I have encountered conflict because I was too anxious to say what I really felt, and being frustrated by this, have displayed anger, I have been walked all over and missed opportunities due to my inability to express my needs or trust in people who might have been able to help me.

Depression and anxiety change who I am, they change the way I live, the way I relate to other people, the way I parent, interact with colleagues, plan my day/week/month, they effect my ability to be punctual and reliable, to make choices about relationships, finances, job opportunities, education. They steal away my chances at a better life if I simply cannot perform at the level I need to in any given situation.

For anyone reading this right now who is thinking I am over dramatising this, or why don't you just take Anti Depressants, practice Mindfulness, learn Yoga and Meditation, get a hobby, cheer up … Firstly, here is a link to Beyond Blue so you can educate yourself as to what Depression actually is, secondly, how Depression is managed is different for every single person and usually involves a combination of many things, including support and understanding from others. Not forgetting my other diagnosis'.

There are thousands of Anti Depressants on the market. Currently, I am trying my 4th type in 12 months because the particular medication I had been on for a number of years, when increased to combat Anxiety brought on by a major life trauma, only made the anxiety worse, so I had to find another medication that would work for me. I am still looking, trying one after the other, experiencing side effects that cannot be lived with such as nose bleeds, blurred vision, insomnia, constipation, dry mouth, increased anxiety/depression, vertigo, exhaustion, high blood pressure etc, and therefore moving on to the next medication to see if it suits me.

The reason I have decided to write about this today is that I know others who also have bouts of or live daily with depression, anxiety and PTSD, and I know of people who, when a disclosure is made, want to help. But don't know how.

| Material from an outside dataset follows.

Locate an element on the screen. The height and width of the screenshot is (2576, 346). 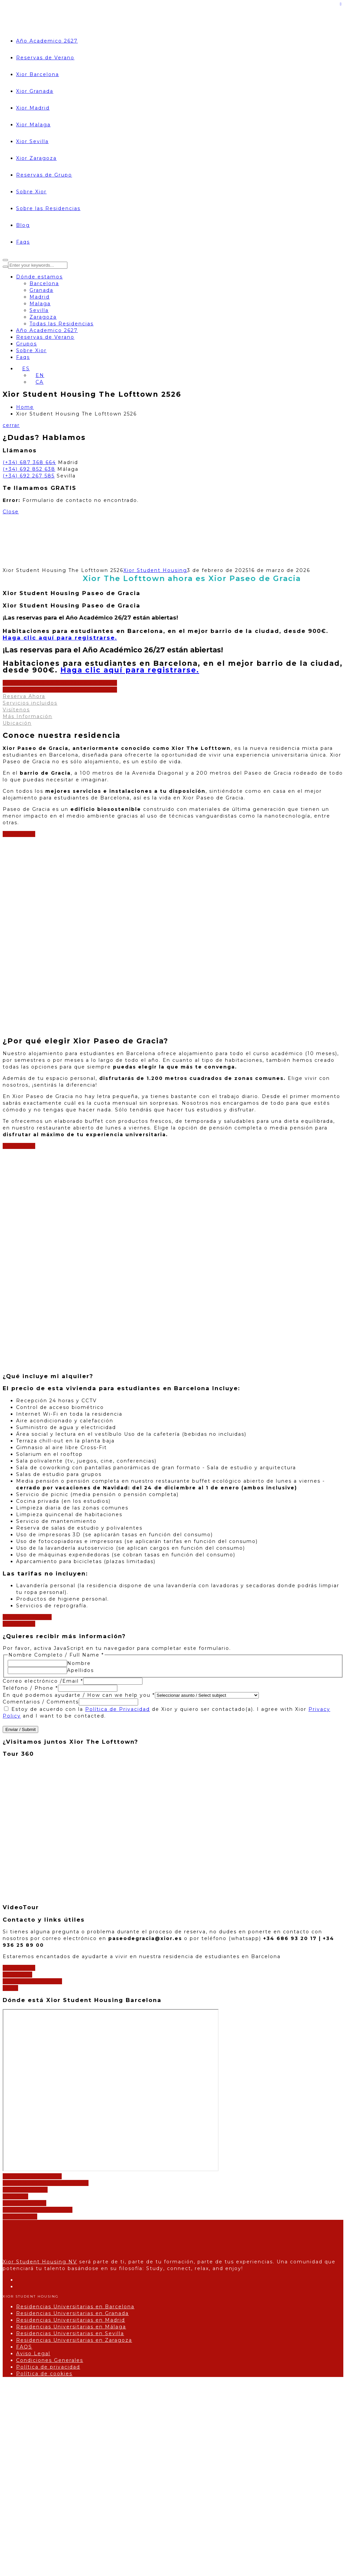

The last time I had a really bad day and decided to disclose to a friend who had encouraged me to call her "anytime, day or night" she was so overwhelmed by my emotions, she admitted later to me that she nearly had me scheduled. For those of you who are not aware of what that means, it is being taken to hospital for a period of 72 hours against your will, usually by Police, with no option to leave. What I had needed was for her to listen to me talk and cry (sob really) and possibly share a cup of tea, but I could not express that.

When I am at my darkest with depression, it is due to the negative self talk that I fight every day, having won dominance. I start to doubt my ability to do anything. I question my worth and my value, I believe that the people who have offered to take my calls day or night, are not genuine because they never phone me … I understand why people never phone me, who would want to talk to or spend time with a person who is depressed? And so, I will not phone them.

Catch 22 … Connectedness is a major factor in combating depression, but when people do not phone me or invite me or call in to see me, that is exactly what I lack, connectedness. I have many people say, "Let's have coffee" or lunch or go out or …. But they never follow up, they wait for me to call, but I won't, because I don't want to burden them with me, to interrupt their lives, to use up time they would prefer to be spending with their families.

While R U OK? Day is a great program, very few people truly understand what it is about. It is about starting conversations. It is NOT about phoning a friend once a year to see if they are ok.

If you truly want to help a friend who is living with any Mental Health issue, ask them what they need, have that conversation, keep having that conversation, regularly, then you will know how to help them.